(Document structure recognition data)
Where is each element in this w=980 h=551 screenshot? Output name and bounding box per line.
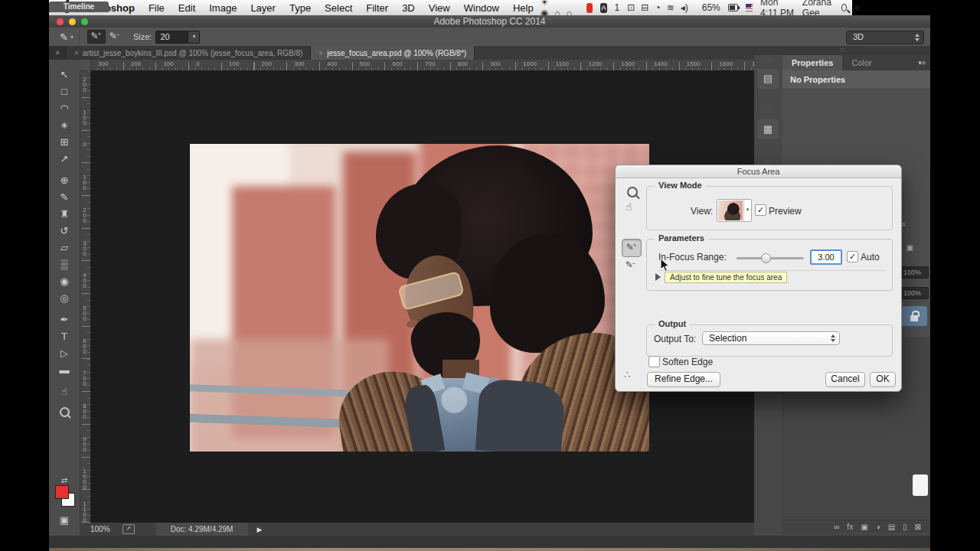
wifi-icon[interactable]: ≋ [667,2,675,13]
adjustment-icon[interactable]: ◑ [876,523,880,531]
brush-size-input[interactable]: 20 [155,31,188,44]
gradient-tool[interactable]: ▒ [49,257,80,272]
dodge-tool[interactable]: ◎ [49,291,80,306]
panel-scroll-thumb[interactable] [913,474,928,496]
magic-wand-tool[interactable]: ∗ [49,118,80,133]
menu-edit[interactable]: Edit [172,2,202,14]
document-image[interactable] [190,144,649,452]
close-tab-icon[interactable]: × [318,49,323,57]
menu-view[interactable]: View [422,2,457,14]
document-tab-active[interactable]: × jesse_focus_area.psd @ 100% (RGB/8*) [311,46,475,60]
subtract-from-focus-brush-button[interactable]: ✎– [106,30,124,44]
hand-tool[interactable]: ☝ [49,384,80,399]
notification-center-icon[interactable]: ≡ [854,2,861,14]
zoom-tool[interactable] [60,407,70,417]
panel-menu-icon[interactable]: ▾≡ [918,55,930,70]
slider-handle[interactable] [761,253,771,263]
ok-button[interactable]: OK [870,372,896,387]
lock-position-icon[interactable]: ▣ [906,243,913,252]
input-language-flag-icon[interactable] [746,4,753,11]
menu-type[interactable]: Type [283,2,318,14]
shape-tool[interactable]: ▬ [49,363,80,378]
trash-icon[interactable]: ⊠ [915,523,921,531]
pen-tool[interactable]: ✒ [49,312,80,328]
timeline-tab[interactable]: Timeline [49,2,109,12]
in-focus-range-slider[interactable] [737,257,804,259]
clone-stamp-tool[interactable]: ♜ [49,207,80,222]
marquee-tool[interactable]: □ [49,84,80,99]
status-options-icon[interactable]: ▶ [257,526,263,533]
history-brush-tool[interactable]: ↺ [49,223,80,239]
menu-3d[interactable]: 3D [395,2,422,14]
view-thumbnail-picker[interactable]: ▾ [717,199,752,222]
eraser-tool[interactable]: ▱ [49,240,80,256]
broadcast-icon[interactable]: ⊡ [627,2,635,13]
blur-tool[interactable]: ◉ [49,274,80,289]
group-icon[interactable]: ▤ [888,523,895,531]
panel-drag-handle[interactable]: ∷ ∷ [760,161,776,164]
foreground-color-swatch[interactable] [55,485,69,499]
adobe-app-icon[interactable]: A [600,3,606,13]
menu-filter[interactable]: Filter [359,2,395,14]
dialog-add-brush-button[interactable]: ✎+ [622,239,642,257]
airplay-icon[interactable]: ⊟ [641,2,648,13]
mask-icon[interactable]: ▣ [861,523,867,531]
dialog-title[interactable]: Focus Area [616,165,901,178]
soften-edge-checkbox[interactable] [648,356,660,367]
document-size-info[interactable]: Doc: 4.29M/4.29M [156,523,248,536]
tool-preset-picker[interactable]: ✎ ▾ [60,31,74,43]
panel-3d-icon[interactable]: ▤ [757,69,779,89]
eyedropper-tool[interactable]: ↗ [49,152,80,167]
document-tab-inactive[interactable]: × artist_jesse_boykins_III.psd @ 100% (j… [67,46,311,60]
menu-window[interactable]: Window [457,2,506,14]
quick-mask-button[interactable]: ▣ [49,513,80,528]
layer-opacity-field[interactable]: 100% [900,266,929,279]
panel-drag-handle[interactable]: ∷ ∷ [760,110,776,113]
panel-drag-handle[interactable]: ∷ ∷ [760,60,776,63]
dialog-subtract-brush-button[interactable]: ✎– [622,257,640,274]
brightness-icon[interactable]: ☀ [541,0,549,8]
effects-icon[interactable]: fx [847,523,853,531]
lock-layer-button[interactable] [901,306,927,326]
type-tool[interactable]: T [49,329,80,344]
advanced-disclosure-icon[interactable] [655,273,661,281]
layers-panel-menu-icon[interactable]: ▾≡ [898,220,929,228]
output-to-popup[interactable]: Selection [702,331,840,345]
new-layer-icon[interactable]: ▯ [903,523,907,531]
dock-drag-handle[interactable]: ∷ [754,46,930,55]
menu-image[interactable]: Image [202,2,243,14]
share-icon[interactable]: ↗ [122,524,135,534]
red-app-icon[interactable] [586,3,593,13]
close-tab-icon[interactable]: × [74,49,79,57]
tab-properties[interactable]: Properties [782,55,842,70]
lasso-tool[interactable]: ◠ [49,101,80,116]
in-focus-range-value-field[interactable]: 3.00 [810,249,842,265]
refine-edge-button[interactable]: Refine Edge... [647,372,720,387]
auto-checkbox[interactable]: ✓ [847,251,858,262]
clock-icon[interactable]: ◔ [655,2,660,13]
brush-size-drop-icon[interactable]: ▾ [188,31,200,44]
healing-brush-tool[interactable]: ⊕ [49,173,80,188]
menu-file[interactable]: File [142,2,172,14]
cancel-button[interactable]: Cancel [825,372,865,387]
volume-icon[interactable]: ◂) [681,2,688,13]
menu-help[interactable]: Help [506,2,541,14]
spotlight-search-icon[interactable] [841,4,847,11]
crop-tool[interactable]: ⊞ [49,135,80,150]
panel-channels-icon[interactable]: ▦ [757,119,779,139]
dialog-hand-tool-icon[interactable]: ☝ [626,201,632,213]
menu-select[interactable]: Select [318,2,359,14]
path-select-tool[interactable]: ▷ [49,346,80,361]
workspace-switcher[interactable]: 3D [846,31,924,44]
add-to-focus-brush-button[interactable]: ✎+ [87,30,106,44]
preview-checkbox[interactable]: ✓ [755,204,766,216]
menu-layer[interactable]: Layer [243,2,283,14]
layer-fill-field[interactable]: 100% [900,287,929,299]
tab-color[interactable]: Color [842,55,880,70]
link-icon[interactable]: ∞ [834,523,839,531]
tab-overflow-icon[interactable]: » [49,46,67,60]
zoom-level-field[interactable]: 100% [90,525,110,533]
brush-tool[interactable]: ✎ [49,190,80,205]
move-tool[interactable]: ↖ [49,67,80,83]
dialog-zoom-tool-icon[interactable] [627,187,638,197]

▶ [ASSIGNMENT] Write out every line of the data that holds the word "slider".

▶ [ANSWER BOX]
slider-handle[interactable] [761,253,771,263]
in-focus-range-slider[interactable] [737,257,804,259]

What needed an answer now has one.